Polresta Bekasi Kota Ungkap Gembong Pencurian Kendaraan Motor

Bagikan:

Kasatreskrim Polresta Bekasi Kota, Kompol Ujang Rohanda sedang memperlihatkan senjata api yang digunakan tersangka.
Kasatreskrim Polresta Bekasi Kota, Kompol Ujang Rohanda sedang memperlihatkan senjata api yang digunakan tersangka.

BERITABEKASI.CO.ID, KOTA BEKASI – Pemimpin komplotan pencuri bersenjata api ditangkap oleh Satuan Reserse Kriminal Polresta Bekasi Kota, Abu Bakar atau Abu Lampung, meninggal setelah tertembak karena melakukan perlawanan saat proses pengembangan jaringan. Abu Bakar melawan ketika dirinya bersama Tim Reserse Mobil (Resmob) dalam perjalanan menuju tempat persembunyian komplotannya di kawasan Pejuang, Bekasi Utara.

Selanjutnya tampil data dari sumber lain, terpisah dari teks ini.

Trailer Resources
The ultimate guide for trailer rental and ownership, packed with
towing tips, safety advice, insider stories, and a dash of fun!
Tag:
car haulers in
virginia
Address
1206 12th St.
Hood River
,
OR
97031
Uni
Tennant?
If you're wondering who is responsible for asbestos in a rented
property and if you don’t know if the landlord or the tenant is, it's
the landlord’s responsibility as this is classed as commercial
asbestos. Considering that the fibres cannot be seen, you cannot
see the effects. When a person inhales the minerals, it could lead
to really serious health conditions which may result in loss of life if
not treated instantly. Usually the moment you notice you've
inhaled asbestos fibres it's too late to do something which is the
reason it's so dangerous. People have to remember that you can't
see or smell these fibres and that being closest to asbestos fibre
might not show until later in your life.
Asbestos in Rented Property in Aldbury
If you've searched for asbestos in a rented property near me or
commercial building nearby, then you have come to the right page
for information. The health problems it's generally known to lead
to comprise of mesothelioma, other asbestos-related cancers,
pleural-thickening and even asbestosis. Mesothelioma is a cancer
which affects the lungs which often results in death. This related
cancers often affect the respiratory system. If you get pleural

“Ketika sampai di tempat tujuan, Abu Bakar diturunkan dari mobil dengan dikawal oleh 5 anggota Tim Resmob. Namun, ketika sampai ditempat yang gelap, tersangka berontak,” ujar Kepala Satuan Reserse Kriminal, Polresta Bekasi Kota Kompol Ujang Rohanda di Mapolresta Bekasi Kota, Selasa (15/7/2014).
Ujang mengatakan saat melakukan pemberontakan, Abu Bakar merampas senjata api milik salah satu petugas. Sehingga sempat terjadi perkelahian antara keduanya. Akhirnya, senjata api yang telah dipegang oleh Abu Bakar tanpa sengaja meledak. Abu Bakar tertembak pada bagian dada sebelah kiri oleh senjata yang dia pegang sendiri.

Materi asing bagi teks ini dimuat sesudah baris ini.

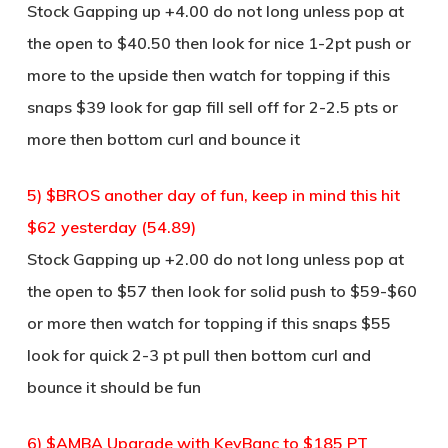
Stock Gapping up +4.00 do not long unless pop at
the open to $40.50 then look for nice 1-2pt push or
more to the upside then watch for topping if this
snaps $39 look for gap fill sell off for 2-2.5 pts or
more then bottom curl and bounce it
5) $BROS another day of fun, keep in mind this hit
$62 yesterday (54.89)
Stock Gapping up +2.00 do not long unless pop at
the open to $57 then look for solid push to $59-$60
or more then watch for topping if this snaps $55
look for quick 2-3 pt pull then bottom curl and
bounce it should be fun
6) $AMBA Upgrade with KeyBanc to $185 PT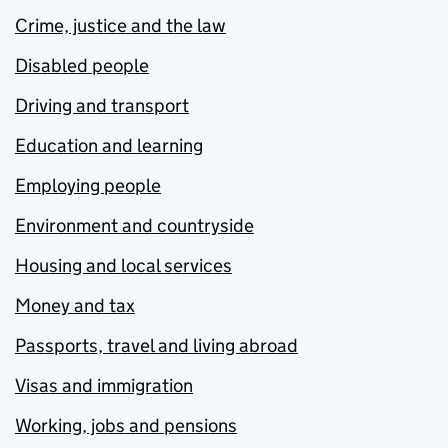
Crime, justice and the law
Disabled people
Driving and transport
Education and learning
Employing people
Environment and countryside
Housing and local services
Money and tax
Passports, travel and living abroad
Visas and immigration
Working, jobs and pensions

Abu Bakar langsung tersungkur di tanah. Selanjutnya, Abu Bakar dilarikan ke Rumah Sakit Polri. Sedangkan sebagian tim lain melanjutkan aksi penangkapan terhadap anggota komplotan pencurian di Pejuang, Bekasi Utara. Naas, Abu Bakar akhirnya tewas dalam perjalanannya menuju rumah sakit.
Pada tempat persembunyian di Pejuang, Bekasi Utara, polisi berhasil menangkap lima pelaku pencurian lain yaitu Ahmad Kasim, Sapri, Hindra, Saparudin, dan Irwan.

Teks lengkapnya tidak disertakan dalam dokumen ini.